Alors que de nombreuses expériences en cours sont pionnières en matière de crypto-propriété partagée, en particulier dans l’immobilier, rares sont celles qui ont exploité la propriété partagée comme moyen d’établir des territoires conservés privés, des éco-villages ou d’autres conceptions régénératrices basées sur le lieu.[19] Cela s'explique par la tension inhérente entre propriété et gestion : les propriétés possédées en tant que biens privés ont tendance, sur une période suffisamment longue, à être finalement réalisées dans un but lucratif (et, par extension, dégradées sur le plan environnemental) ; les propriétés de type communal ont tendance à être bien entretenues sur long terme car elles ne sont pas pensées pour un but lucratif. Une considération secondaire concernant leur manque d'adoption est la nature sécuritaire des tokens de propriété : la réglementation des tokens de sécurité est en constante évolution et varie selon les juridictions.

Compte tenu des coûts opérationnels, à l’exclusion de l’or,[20] les matières premières symboliques n’ont pas encore évolué. Les quelques projets qui existent, comme Agrotoken, visent à créer des modèles de stocks de conservation qui utilisent des oracles de données transparents pour fournir une « preuve des réserves de céréales ».[21] En général, la tokenisation des actifs naturels remet en question les méthodes actuelles de détermination des prix : le prix du café « vert », par exemple, est principalement fixé par des bourses à terme centralisées aux États-Unis et au Royaume-Uni.[22] Si d’une part cette pratique réduit les risques tout au long de la chaîne d’approvisionnement, d’autre part, elle introduit un niveau élevé de financiarisation sujet à la manipulation[23] qui risque de mal évaluer l’actif et de centraliser les revenus.[24] Avec le café et d’autres produits de base, les marchés de pair à pair (P2P) inhérents au Web3 et à la finance décentralisée (DeFi) pourraient finir par être plus efficaces que l’infrastructure de marché existante une fois qu’un réseau de dépositaires sécurisés et fiables du secteur privé sera établi.

OBJETS DE COLLECTION NUMÉRIQUES « VERTS »

Le terme « objets de collection numériques » ne parvient pas à saisir les vastes économies virtuelles (ou « métaversales ») qui émergent dans le Web3. Il est néanmoins utilisé dans ce livre pour désigner les vastes inventaires de jeux tokenisés créés pour les mondes virtuels naissants sur les blockchains. Ces « inventaires entièrement composables peuvent également être des portefeuilles[25] qui visent à atteindre leurs propres objectifs économiques en tant qu’agents générateurs d’IA[26]—un concept qui sera revisité plus tard lors de l’examen des chaînes d’approvisionnement vertes.
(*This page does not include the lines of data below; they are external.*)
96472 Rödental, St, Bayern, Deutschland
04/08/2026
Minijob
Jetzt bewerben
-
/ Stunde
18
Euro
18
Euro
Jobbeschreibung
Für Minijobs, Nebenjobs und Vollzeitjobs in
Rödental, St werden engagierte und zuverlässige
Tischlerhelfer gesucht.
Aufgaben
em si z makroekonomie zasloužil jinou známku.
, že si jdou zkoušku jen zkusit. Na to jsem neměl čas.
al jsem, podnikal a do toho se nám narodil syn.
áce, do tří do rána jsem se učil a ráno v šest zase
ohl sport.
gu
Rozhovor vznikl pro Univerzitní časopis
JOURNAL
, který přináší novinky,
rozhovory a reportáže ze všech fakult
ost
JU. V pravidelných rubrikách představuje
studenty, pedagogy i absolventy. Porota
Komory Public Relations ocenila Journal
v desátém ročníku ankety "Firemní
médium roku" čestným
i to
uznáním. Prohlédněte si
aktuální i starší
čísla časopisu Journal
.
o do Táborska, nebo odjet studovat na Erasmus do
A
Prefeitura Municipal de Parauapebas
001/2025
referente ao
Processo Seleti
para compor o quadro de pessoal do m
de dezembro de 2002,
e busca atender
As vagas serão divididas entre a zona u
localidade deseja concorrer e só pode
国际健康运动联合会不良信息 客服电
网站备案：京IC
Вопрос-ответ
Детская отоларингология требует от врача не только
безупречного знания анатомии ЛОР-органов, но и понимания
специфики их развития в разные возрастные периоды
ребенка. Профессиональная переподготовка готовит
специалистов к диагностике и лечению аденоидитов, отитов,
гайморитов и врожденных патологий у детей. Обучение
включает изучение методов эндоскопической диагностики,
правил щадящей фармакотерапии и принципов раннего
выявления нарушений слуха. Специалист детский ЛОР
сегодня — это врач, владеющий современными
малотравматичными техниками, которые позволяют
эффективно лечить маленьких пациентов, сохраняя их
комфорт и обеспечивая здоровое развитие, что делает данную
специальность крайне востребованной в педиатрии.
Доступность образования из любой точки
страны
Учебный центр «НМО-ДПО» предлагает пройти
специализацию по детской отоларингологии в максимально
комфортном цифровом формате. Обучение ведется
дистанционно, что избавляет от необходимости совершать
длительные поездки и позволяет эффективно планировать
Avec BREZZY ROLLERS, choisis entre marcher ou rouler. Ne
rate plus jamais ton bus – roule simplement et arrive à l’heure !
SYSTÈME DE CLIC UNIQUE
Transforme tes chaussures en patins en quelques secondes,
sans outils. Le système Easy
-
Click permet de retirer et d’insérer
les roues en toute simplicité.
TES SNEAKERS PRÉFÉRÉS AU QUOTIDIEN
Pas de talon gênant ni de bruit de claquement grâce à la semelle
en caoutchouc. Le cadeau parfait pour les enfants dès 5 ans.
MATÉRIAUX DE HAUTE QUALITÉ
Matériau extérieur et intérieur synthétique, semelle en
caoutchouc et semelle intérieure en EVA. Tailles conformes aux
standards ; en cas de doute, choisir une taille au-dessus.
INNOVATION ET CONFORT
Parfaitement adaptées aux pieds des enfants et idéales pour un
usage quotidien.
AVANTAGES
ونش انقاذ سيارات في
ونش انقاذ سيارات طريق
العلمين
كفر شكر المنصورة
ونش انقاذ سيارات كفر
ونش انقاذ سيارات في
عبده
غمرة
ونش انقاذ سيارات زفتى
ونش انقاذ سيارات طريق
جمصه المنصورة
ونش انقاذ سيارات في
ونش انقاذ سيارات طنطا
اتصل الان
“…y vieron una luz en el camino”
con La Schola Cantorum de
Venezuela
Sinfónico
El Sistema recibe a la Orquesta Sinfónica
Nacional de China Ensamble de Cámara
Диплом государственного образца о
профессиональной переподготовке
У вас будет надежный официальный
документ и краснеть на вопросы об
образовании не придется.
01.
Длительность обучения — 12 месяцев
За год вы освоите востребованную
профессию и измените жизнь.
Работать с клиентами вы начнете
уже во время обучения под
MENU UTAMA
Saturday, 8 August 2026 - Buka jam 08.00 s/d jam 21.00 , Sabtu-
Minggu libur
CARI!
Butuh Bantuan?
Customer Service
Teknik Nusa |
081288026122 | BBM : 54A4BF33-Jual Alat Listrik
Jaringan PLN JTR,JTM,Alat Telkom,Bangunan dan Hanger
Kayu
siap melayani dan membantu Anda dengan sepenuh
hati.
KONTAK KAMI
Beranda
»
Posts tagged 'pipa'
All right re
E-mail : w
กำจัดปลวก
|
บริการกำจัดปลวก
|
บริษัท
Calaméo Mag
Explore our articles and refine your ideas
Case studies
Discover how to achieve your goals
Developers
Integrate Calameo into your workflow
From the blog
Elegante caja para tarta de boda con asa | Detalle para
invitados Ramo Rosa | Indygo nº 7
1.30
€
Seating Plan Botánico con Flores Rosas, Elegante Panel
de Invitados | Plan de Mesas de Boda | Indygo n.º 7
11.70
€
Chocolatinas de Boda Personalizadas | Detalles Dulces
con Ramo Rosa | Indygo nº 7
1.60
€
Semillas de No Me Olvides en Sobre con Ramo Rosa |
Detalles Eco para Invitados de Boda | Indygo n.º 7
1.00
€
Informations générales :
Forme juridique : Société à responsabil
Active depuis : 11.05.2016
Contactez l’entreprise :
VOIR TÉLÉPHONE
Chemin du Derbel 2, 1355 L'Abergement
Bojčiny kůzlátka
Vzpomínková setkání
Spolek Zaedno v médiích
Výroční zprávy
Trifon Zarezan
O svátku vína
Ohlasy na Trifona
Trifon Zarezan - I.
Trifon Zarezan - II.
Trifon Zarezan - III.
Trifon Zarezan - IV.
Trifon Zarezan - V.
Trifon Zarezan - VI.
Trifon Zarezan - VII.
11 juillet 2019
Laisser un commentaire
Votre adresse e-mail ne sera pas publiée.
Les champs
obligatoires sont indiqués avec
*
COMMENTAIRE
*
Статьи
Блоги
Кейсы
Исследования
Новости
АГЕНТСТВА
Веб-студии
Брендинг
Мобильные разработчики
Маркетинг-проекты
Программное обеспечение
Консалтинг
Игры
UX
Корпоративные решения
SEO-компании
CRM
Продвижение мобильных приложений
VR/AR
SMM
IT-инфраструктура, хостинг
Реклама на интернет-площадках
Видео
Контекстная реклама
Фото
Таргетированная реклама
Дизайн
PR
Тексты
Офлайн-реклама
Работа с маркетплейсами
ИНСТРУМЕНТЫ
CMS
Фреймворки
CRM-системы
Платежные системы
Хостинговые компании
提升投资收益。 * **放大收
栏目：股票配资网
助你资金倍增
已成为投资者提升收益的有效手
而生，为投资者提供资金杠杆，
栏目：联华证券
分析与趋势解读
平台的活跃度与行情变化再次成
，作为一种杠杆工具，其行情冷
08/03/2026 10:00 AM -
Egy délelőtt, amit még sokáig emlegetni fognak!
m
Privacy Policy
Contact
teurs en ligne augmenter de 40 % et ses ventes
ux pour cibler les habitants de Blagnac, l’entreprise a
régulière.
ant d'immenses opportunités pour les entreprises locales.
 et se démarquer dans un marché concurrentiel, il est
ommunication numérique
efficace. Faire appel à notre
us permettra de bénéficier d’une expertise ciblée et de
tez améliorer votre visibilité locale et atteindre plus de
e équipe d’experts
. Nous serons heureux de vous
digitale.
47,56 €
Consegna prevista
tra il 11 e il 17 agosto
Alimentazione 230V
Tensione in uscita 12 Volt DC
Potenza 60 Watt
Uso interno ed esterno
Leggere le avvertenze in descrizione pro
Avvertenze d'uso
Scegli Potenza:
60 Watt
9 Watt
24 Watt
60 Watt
Bien que les achats virtuels soient aujourd’hui courants dans l’industrie du jeu, leur état n’est pas interopérable entre les différents écosystèmes de gaming. La sphère émergente « Game Finance » (GameFi) dans le Web3 offre aux joueur·euse·s des niveaux remarquables de propriété, de sécurité et de perspectives économiques. Les développeur·euse·s de jeux Web3 ont réorganisé les approches de jeu conventionnelles, accordant aux joueur·euse·s plus de contrôle dans la création d'économies virtuelles où les joueur·euse·s/utilisateur·ice·s—et non plus seulement les producteur·ice·s de jeux—partagent la richesse. Tout NFT ou token dans un jeu Web3 peut être entièrement représenté dans n'importe quel autre jeu, créant ainsi un historique dynamique de propriété et d'utilisation.

La collection Ecosapiens sur OpenSea. Source : Capture d'écran de la collection Ecosapiens Genesis (Alpha), utilisée dans un cadre fair use.
La collection Ecosapiens sur OpenSea. Source : Capture d'écran de la collection Ecosapiens Genesis (Alpha), utilisée dans un cadre fair use.

Dans un contexte environnemental, il existe une opportunité unique de concevoir des objets de collection numériques de haute matérialité. Aujourd’hui, les exemples incluent les NFT Ecosapien—des objets de collection créés par le retrait d’actifs carbone[27] – ou les expériences de la Sovereign Nature Initiative dans la mécanique « jouer pour conserver » (« play-to-conserve »), où :

« Les objets et les cosmétiques du jeu… acquièrent des capacités et des attributs sauvages tout en sauvant de vrais animaux de l'extinction… Chaque fois qu'une organisation de conservation télécharge de nouvelles données issues de son travail sur le terrain, les avatars du jeu ainsi que les ensembles d'objets et les accessoires reflètent la mise à jour. »[28]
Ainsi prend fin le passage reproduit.